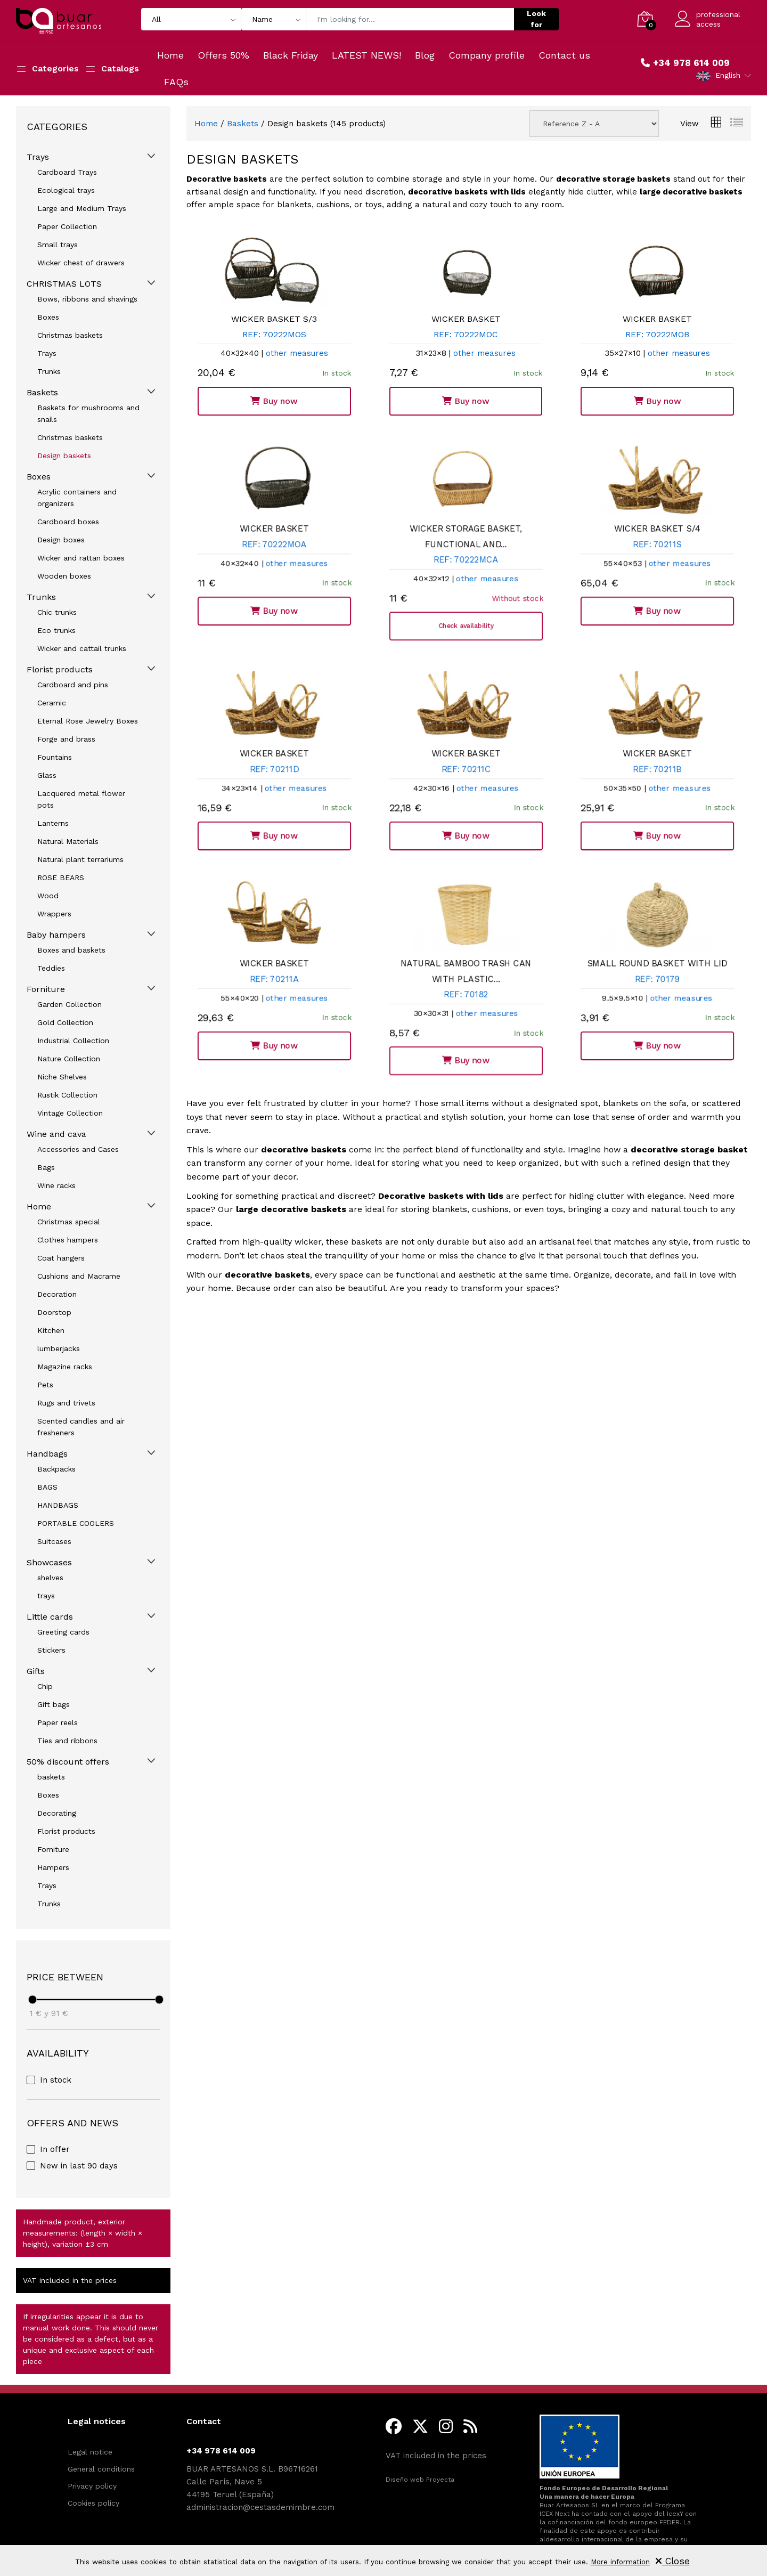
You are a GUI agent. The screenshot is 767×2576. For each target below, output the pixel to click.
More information (620, 2562)
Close (672, 2561)
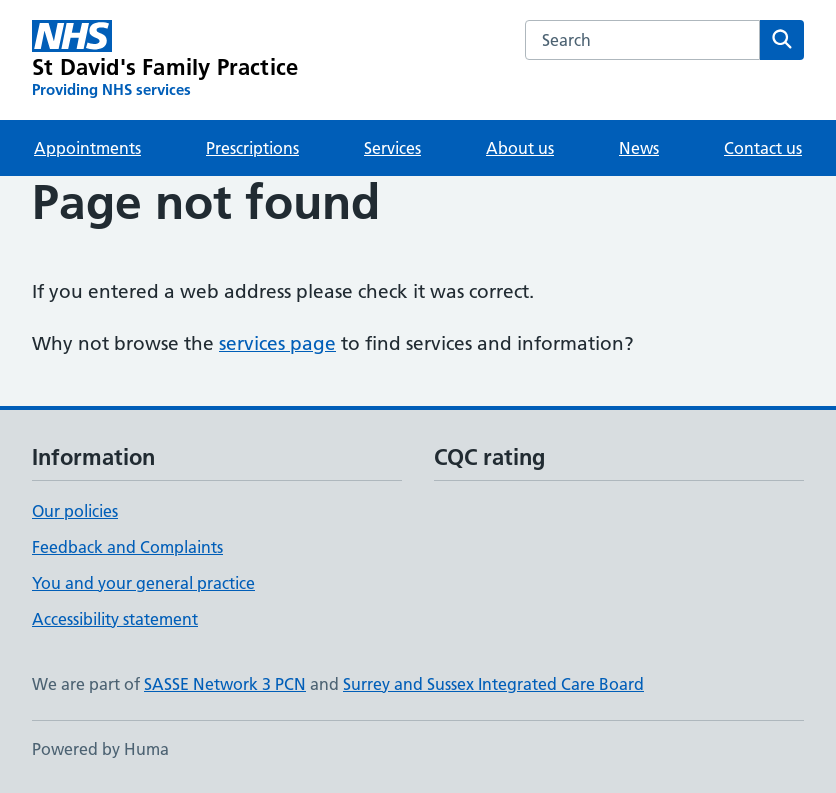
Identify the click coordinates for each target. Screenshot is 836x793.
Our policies (75, 511)
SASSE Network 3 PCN (225, 684)
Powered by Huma (100, 749)
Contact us (763, 148)
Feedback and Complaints (127, 547)
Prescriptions (252, 148)
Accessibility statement (115, 619)
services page (277, 343)
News (639, 148)
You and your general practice (143, 583)
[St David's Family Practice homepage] (165, 60)
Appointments (87, 148)
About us (520, 148)
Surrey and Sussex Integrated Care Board (493, 684)
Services (392, 148)
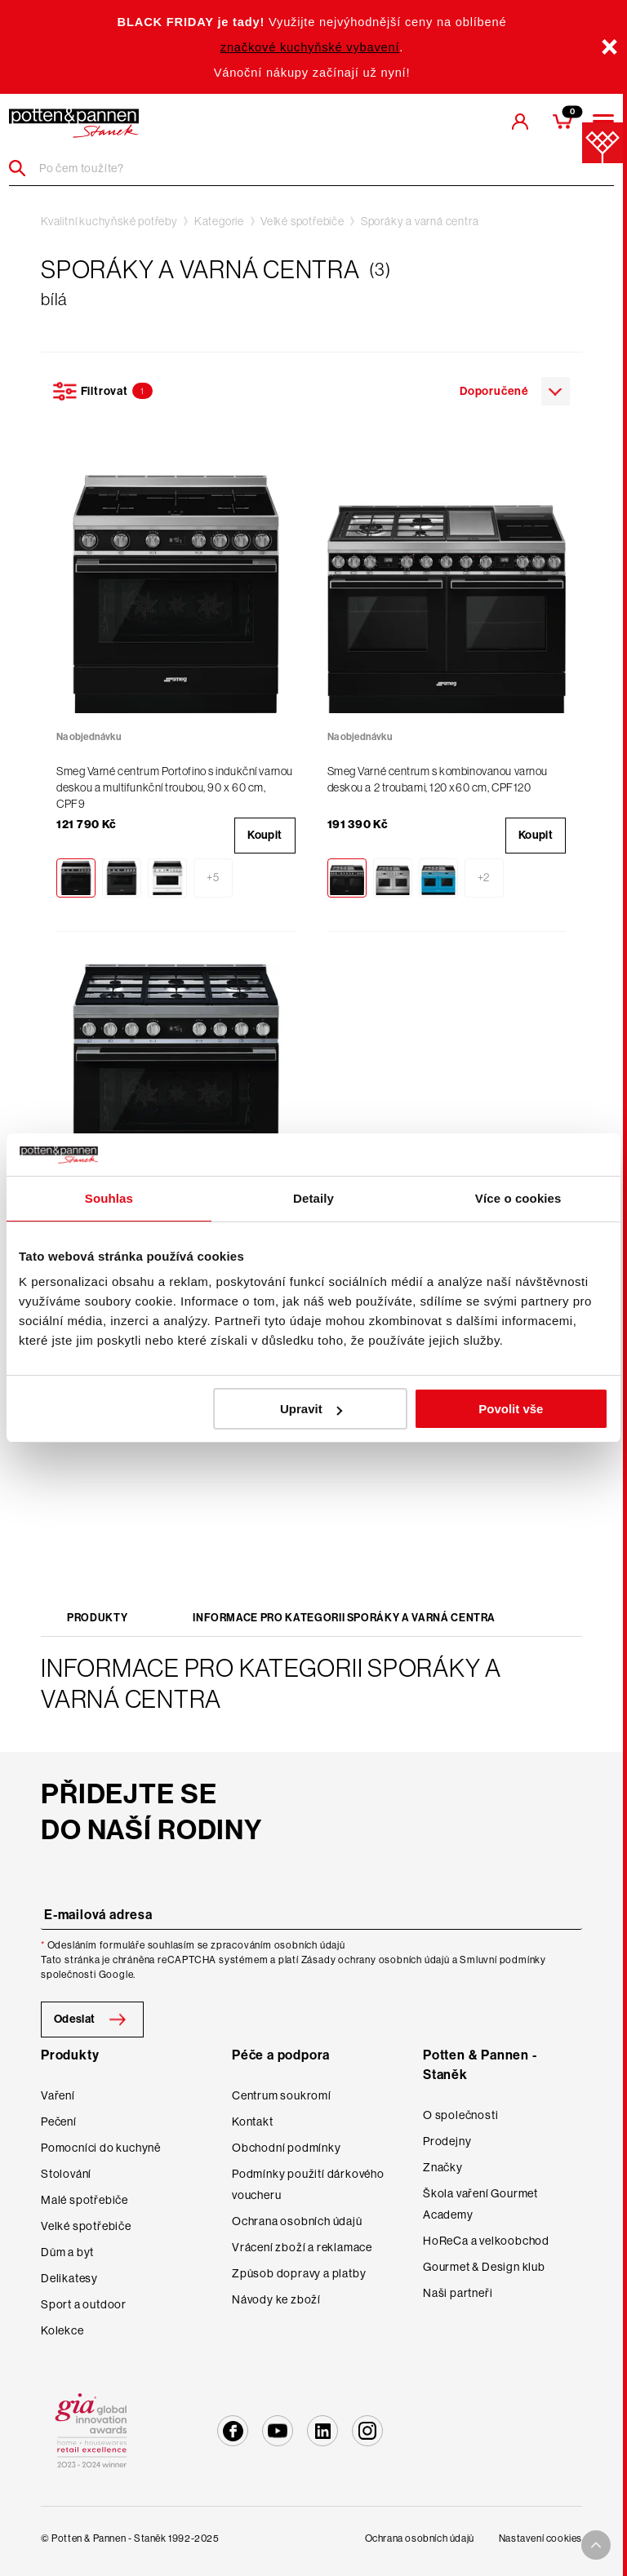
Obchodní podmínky (286, 2147)
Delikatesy (69, 2278)
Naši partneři (457, 2292)
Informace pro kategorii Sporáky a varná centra (344, 1618)
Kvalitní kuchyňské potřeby (109, 221)
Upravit (311, 1409)
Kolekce (62, 2330)
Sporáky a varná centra (420, 221)
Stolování (66, 2173)
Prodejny (447, 2141)
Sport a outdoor (84, 2304)
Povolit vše (510, 1409)
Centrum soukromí (281, 2095)
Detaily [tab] (313, 1198)
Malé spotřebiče (84, 2199)
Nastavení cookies (540, 2538)
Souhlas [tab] (109, 1198)
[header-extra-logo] (74, 123)
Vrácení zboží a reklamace (302, 2247)
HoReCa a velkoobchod (486, 2240)
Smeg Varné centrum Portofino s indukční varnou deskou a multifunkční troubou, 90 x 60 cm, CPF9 (174, 787)
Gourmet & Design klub (484, 2266)
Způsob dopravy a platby (299, 2273)
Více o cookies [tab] (518, 1198)
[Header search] (23, 168)
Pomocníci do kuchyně (101, 2147)
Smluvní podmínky (503, 1960)
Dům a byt (67, 2252)
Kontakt (252, 2121)
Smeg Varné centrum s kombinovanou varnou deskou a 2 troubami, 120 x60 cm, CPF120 (437, 779)
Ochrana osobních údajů (297, 2221)
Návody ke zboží (276, 2299)
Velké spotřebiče (302, 221)
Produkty (97, 1618)
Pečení (59, 2121)
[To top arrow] (596, 2545)
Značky (443, 2167)
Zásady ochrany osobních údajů (375, 1960)
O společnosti (460, 2115)
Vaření (58, 2095)
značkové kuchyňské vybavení (310, 47)
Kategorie (219, 221)
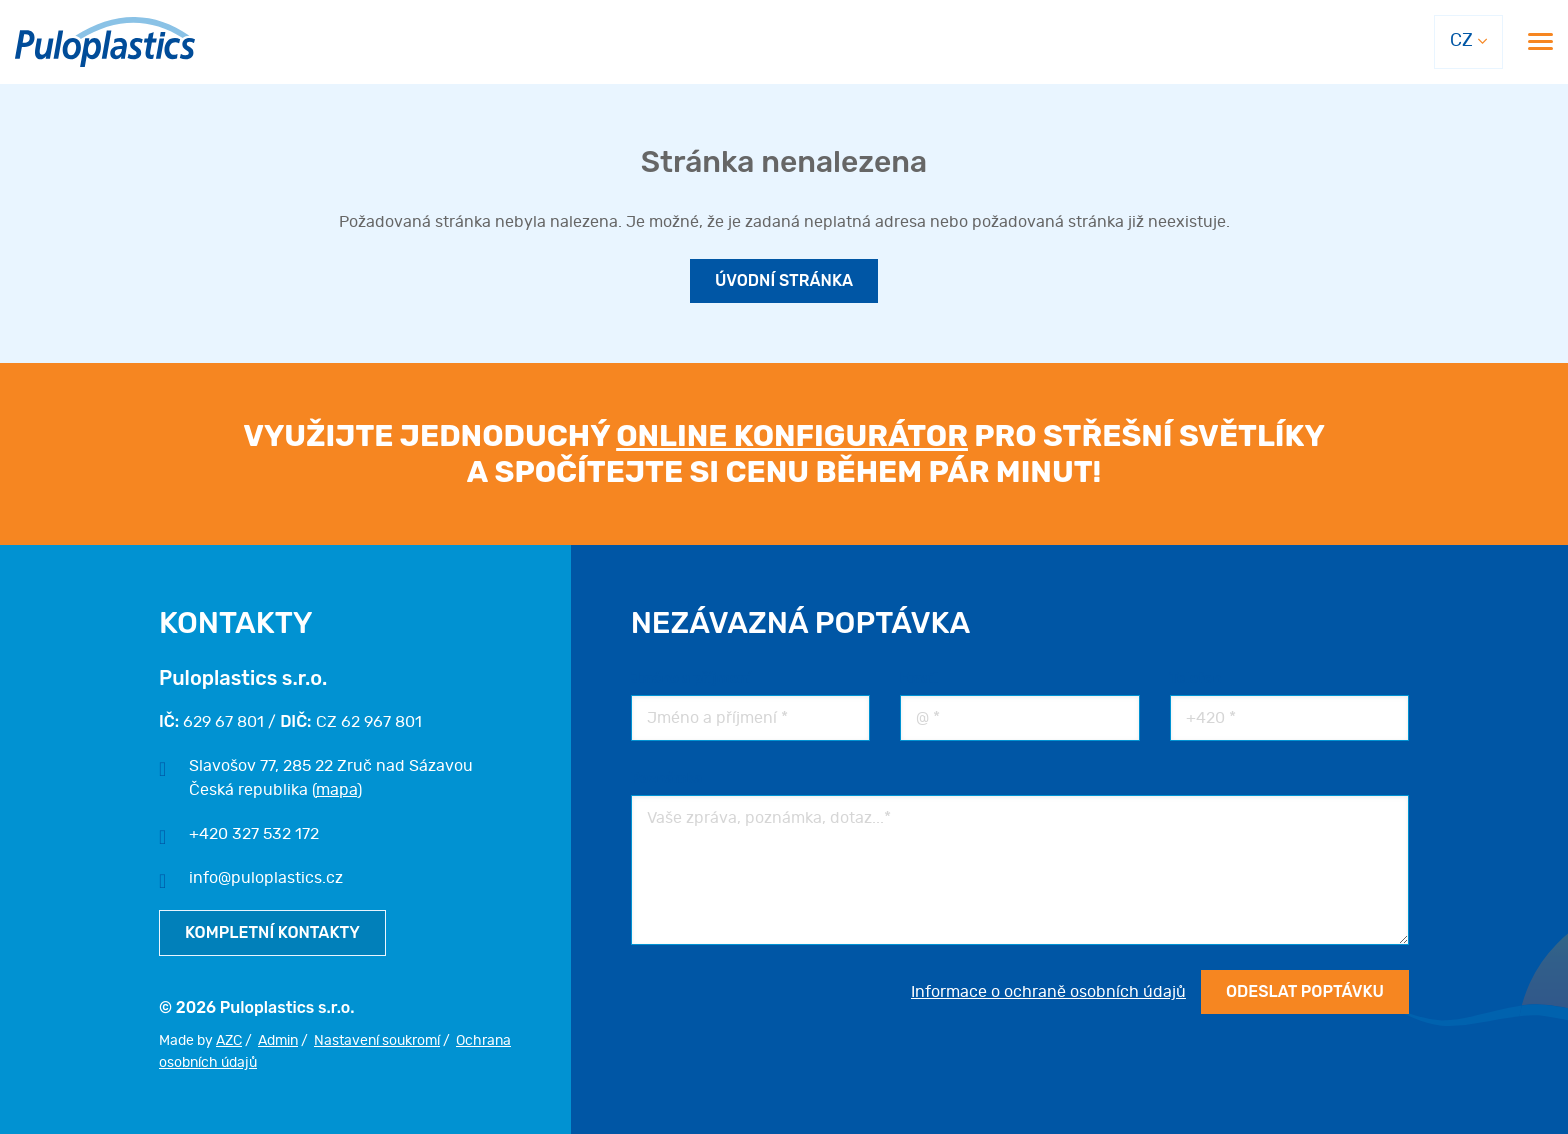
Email (919, 678)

---*---

▶ **To do**
The line containing "[To top arrow] (596, 2545)" marks the end: transcribe every line from the start of the listing up to and including it, minus the pictures.

▶ **Completed task**
You are a GUI agent. The screenshot is 767×2576. For each target below, output the pixel to click.
More information (620, 2562)
Close (672, 2561)
Identify the click coordinates for each target. Screenshot is 836x793.
Our policies (75, 511)
SASSE Network 3 PCN (225, 684)
Powered by Huma (100, 749)
Contact us (763, 148)
Feedback and Complaints (127, 547)
Prescriptions (252, 148)
Accessibility statement (115, 619)
services page (277, 343)
News (639, 148)
You and your general practice (143, 583)
[St David's Family Practice homepage] (165, 60)
Appointments (87, 148)
About us (520, 148)
Surrey and Sussex Integrated Care Board (493, 684)
Services (392, 148)
Obchodní podmínky (286, 2147)
Delikatesy (69, 2278)
Naši partneři (457, 2292)
Informace pro kategorii Sporáky a varná centra (344, 1618)
Kvalitní kuchyňské potřeby (109, 221)
Upravit (311, 1409)
Kolekce (62, 2330)
Sporáky a varná centra (420, 221)
Stolování (66, 2173)
Prodejny (447, 2141)
Sport a outdoor (84, 2304)
Povolit vše (510, 1409)
Centrum soukromí (281, 2095)
Detaily [tab] (313, 1198)
Malé spotřebiče (84, 2199)
Nastavení cookies (540, 2538)
Souhlas [tab] (109, 1198)
[header-extra-logo] (74, 123)
Vrácení zboží a reklamace (302, 2247)
HoReCa a velkoobchod (486, 2240)
Smeg Varné centrum Portofino s indukční varnou deskou a multifunkční troubou, 90 x 60 cm, CPF9 (174, 787)
Gourmet & Design klub (484, 2266)
Způsob dopravy a platby (299, 2273)
Více o cookies [tab] (518, 1198)
[Header search] (23, 168)
Pomocníci do kuchyně (101, 2147)
Smluvní podmínky (503, 1960)
Dům a byt (67, 2252)
Kontakt (252, 2121)
Smeg Varné centrum s kombinovanou varnou deskou a 2 troubami, 120 x60 cm, CPF120 (437, 779)
Ochrana osobních údajů (297, 2221)
Návody ke zboží (276, 2299)
Velké spotřebiče (302, 221)
Produkty (97, 1618)
Pečení (59, 2121)
[To top arrow] (596, 2545)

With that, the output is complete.